- Task objective: From the entries that follow, list every line in which the string "için" appears.

Stored entries
****************
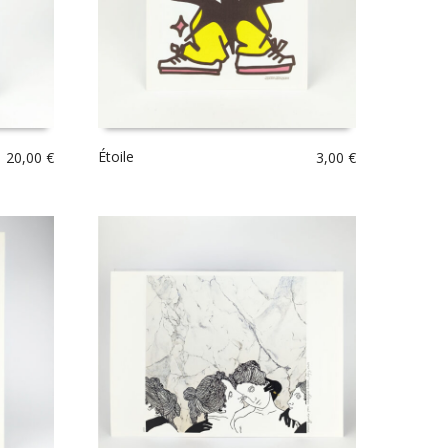
Étoile
20,00
€
3,00
€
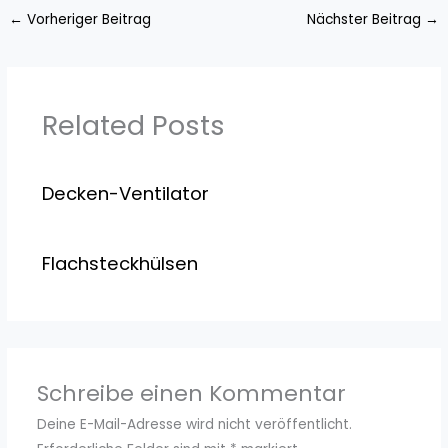
←
Vorheriger Beitrag
Nächster Beitrag
→
Related Posts
Decken-Ventilator
Flachsteckhülsen
Schreibe einen Kommentar
Deine E-Mail-Adresse wird nicht veröffentlicht.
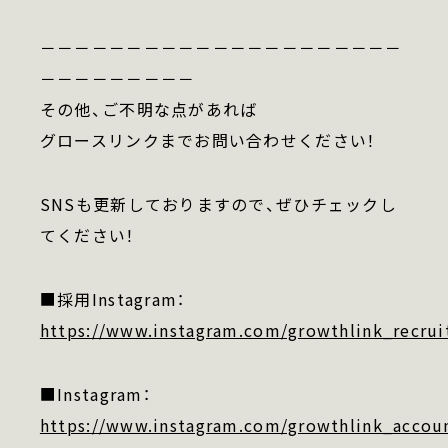
－－－－－－－－－－－－－－－－－－－－－
－－－－－－－－－
その他、ご不明な点があれば
グロースリンクまでお問い合わせください！
SNSも更新しておりますので、ぜひチェックし
てください！
■採用Instagram：
https://www.instagram.com/growthlink_recrui
■Instagram：
https://www.instagram.com/growthlink_accou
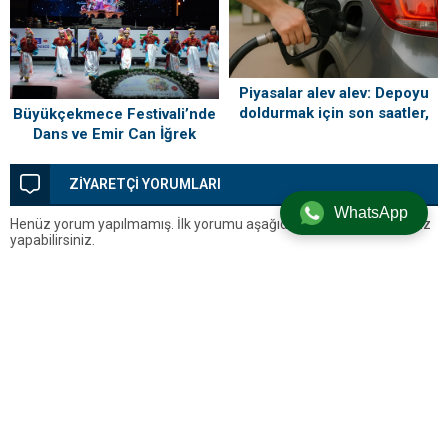
Piyasalar alev alev: Depoyu
doldurmak için son saatler,
Büyükçekmece Festivali’nde
gece yarısı tabela değişiyor
Dans ve Emir Can İğrek
Coşkusu
ZİYARETÇİ YORUMLARI
WhatsApp
Henüz yorum yapılmamış. İlk yorumu aşağıdaki form aracılığıyla siz
yapabilirsiniz.
BİR YORUM YAZ
Yorum yapabilmek için
oturum açmalısınız
.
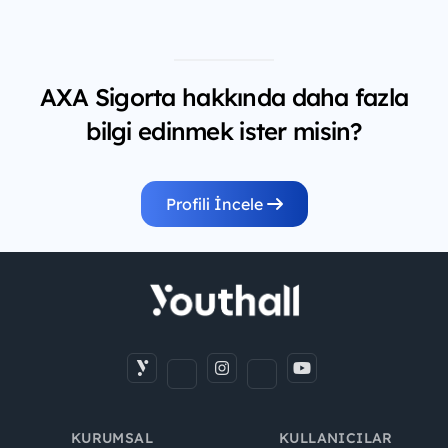
AXA Sigorta hakkında daha fazla
bilgi edinmek ister misin?
Profili İncele
KURUMSAL
KULLANICILAR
****************
- Answer section:
doldurmak için son saatler,
Yorum yapabilmek için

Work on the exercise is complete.